While this gorgeous light show includes a variety of colors, including greens, reds, and blues, the auroras also contain many types of ultraviolet and infrared auroral radiation that are invisible to the human eye. And while the phenomena of the auroras are attributed to disturbances in Earth’s magnetosphere caused by solar wind, our understanding of the physical processes that lead to different types of auroras is still incomplete.
In an effort to shed light on these processes, scientists from the United States, Norway, Japan, Canada, and other countries launched The Grand Challenge Initiative, a series of missions tasked with studying the polar cusp. These missions will specifically study the flow of winds in Earth’s upper atmosphere and the interactions of Earth’s magnetic field with the protons and electrons that bombard our planet daily. The Auroral Zone Upwelling Release Experiment (AZURE) is one of the missions targeting the ionosphere, the electrically charged atmospheric layer that lies 46 to 621 miles above Earth.
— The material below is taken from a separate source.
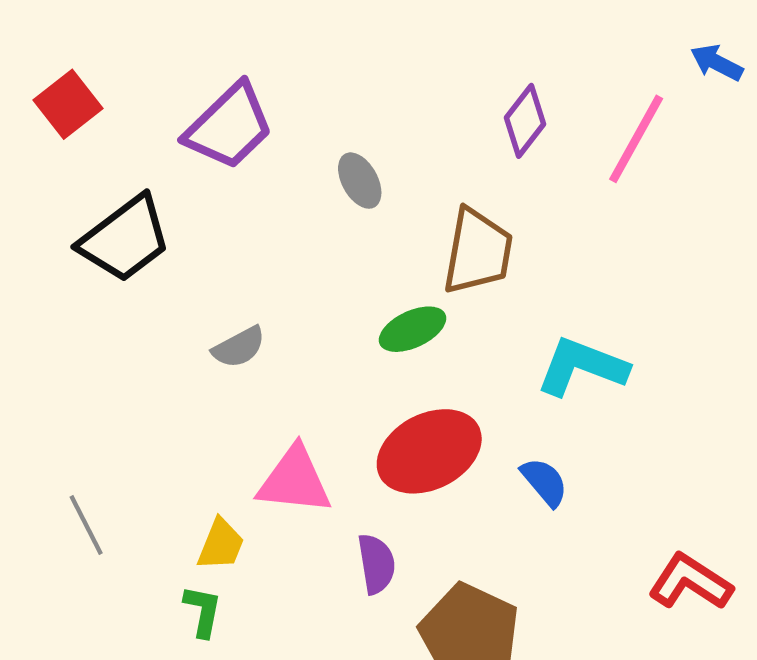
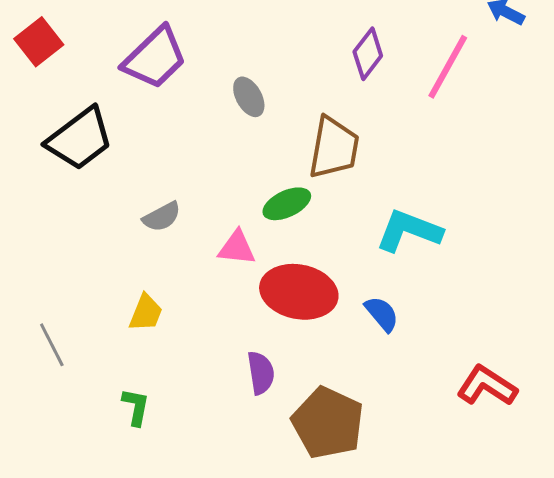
red ellipse: (429, 451) -> (299, 292), turned 38
pink triangle: (294, 481) -> (237, 248), moved, size x0.7
yellow trapezoid: (221, 544) -> (146, 313), moved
On April 5, 2019, two rockets launched from Norway’s Andoya Space Center, deploying chemical tracers that ionize in sunlight, enabling researchers to track the flow of neutral and charged particles in the auroral wind. These tracers (trimethylaluminum and a barium-strontium mixture) are helping NASA analyze the vertical winds that mix electrically charged particles and energy through the atmosphere and measure the winds’ density and temperature.
The tracers were deliberately conspicuous: For half an hour, the northern Norway sky boasted an impressive lightshow of colorful clouds, dots, and plumes composed of ionized particles whose movement was tracked by NASA.
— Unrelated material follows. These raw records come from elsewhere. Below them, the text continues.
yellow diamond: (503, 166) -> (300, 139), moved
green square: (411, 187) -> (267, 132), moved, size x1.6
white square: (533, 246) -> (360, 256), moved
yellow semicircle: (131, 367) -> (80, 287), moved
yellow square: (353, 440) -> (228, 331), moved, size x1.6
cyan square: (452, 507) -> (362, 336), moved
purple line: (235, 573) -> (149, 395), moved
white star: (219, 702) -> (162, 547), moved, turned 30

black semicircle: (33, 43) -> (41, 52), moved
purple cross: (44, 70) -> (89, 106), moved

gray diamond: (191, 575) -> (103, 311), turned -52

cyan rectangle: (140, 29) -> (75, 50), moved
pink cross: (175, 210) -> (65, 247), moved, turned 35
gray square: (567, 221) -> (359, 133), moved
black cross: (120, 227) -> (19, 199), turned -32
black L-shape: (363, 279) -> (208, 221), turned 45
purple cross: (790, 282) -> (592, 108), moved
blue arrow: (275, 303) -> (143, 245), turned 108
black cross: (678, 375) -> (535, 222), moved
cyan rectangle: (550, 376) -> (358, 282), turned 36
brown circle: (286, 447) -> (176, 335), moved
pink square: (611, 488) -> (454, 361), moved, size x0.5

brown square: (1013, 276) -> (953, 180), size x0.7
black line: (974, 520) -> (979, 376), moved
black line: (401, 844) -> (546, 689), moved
“Not a lot of the locals knew what was going on, and since it looked like an alien invasion there was a lot of publicity in the press,” explains Dr. James Hecht from Aerospace’s Ionospheric and Atmospheric Sciences Department.
Aerospace designed and built the two rocket-mounted, three-channel photometers used to measure auroral emission profiles in the ionosphere.
“Aerospace’s photometers are designed to measure photons and different colors of light,” Hecht explains. “When we measure light emitted by an aurora, we can get a 2D profile of atmospheric composition.”
While detailed examination of the data is still ongoing, all indications are that the photometers on both rockets worked well. Data derived from the Aerospace photometers used for this mission will be coordinated with the winds derived from the chemical releases and with ground-based wind measurements, leading to an improved understanding of auroral processes. Researchers hope this data helps lead to a better understanding of the contribution that auroras make to the total amount of energy that enters and leaves Earth’s geospace system, thus providing the key to overcoming difficulties faced by radio communications and remote sensing in high-latitude regions.